Q: Do you read any contemporary theology? Has there been anyone since Paul Tillich and Reinhold Niebuhr who you think has advanced theological thinking? Is it all just about the theological past and retrieving what has been forgotten?
A: A lot of it seems to be written with that project in mind. That perhaps is the characteristic posture — that theology is written as retrieval. In many cases, this is the impetus behind the Reformation, after all, to try to reach back to a more authentic Christianity and so on. Over and over again, this is done. I can’t really keep abreast of things well enough. I read over too wide an area as far as time is concerned to be up on many contemporary things, but my favorite theologian of the relatively recent period is Karl Barth, who died in the late ’50s, who was a very honorable figure relative to the rise of Hitler and so on — he and Dietrich Bonhoeffer, who was another great theologian. They were both very serious people.

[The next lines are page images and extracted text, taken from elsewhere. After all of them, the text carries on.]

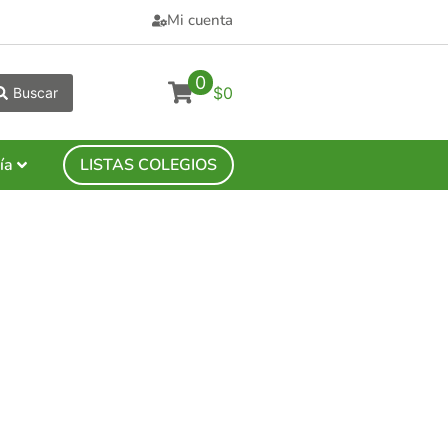
Mi cuenta
0
$0
Buscar
ía
LISTAS COLEGIOS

I have a feeling that there has been a pressure away from seriousness in much modern thought, as if we could sort of scale reality down to a size that we are more comfortable dealing with. That might be a prejudice, but I feel that we have not come up to the standards of seriousness that others have reached at earlier moments.

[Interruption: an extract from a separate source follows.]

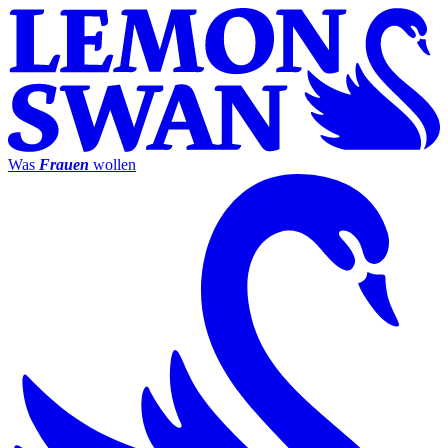
Was
Frauen
wollen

The loss of seriousness seems to me to be, in effect, a loss of hope. I think that the thing that made people rise to real ambition, real gravity was the sense of posterity, for example — a word that I can remember hearing quite often when I was a child and I never hear anymore. People actually wanted to make the world good for people in generations that they would never see. It makes people think in very large terms to try to liberate women, for example, or to try to eliminate slavery. Of course, we have recrudescence of slavery all over the world now. It’s sort of, “Well, we won’t think about that. It’s too bad.” I’m really disturbed by the degree to which I don’t hear people saying, “Are we leaving the world better than we found it?” I think we are a generation that perhaps could not answer in the affirmative, and it is the evasion of the larger responsibility of being only one generation in what one hopes will be an infinite series of fruitful generations. There is a selfishness in refusing to understand that we are passing through; others will come, and they deserve certain courtesies and certain considerations from us.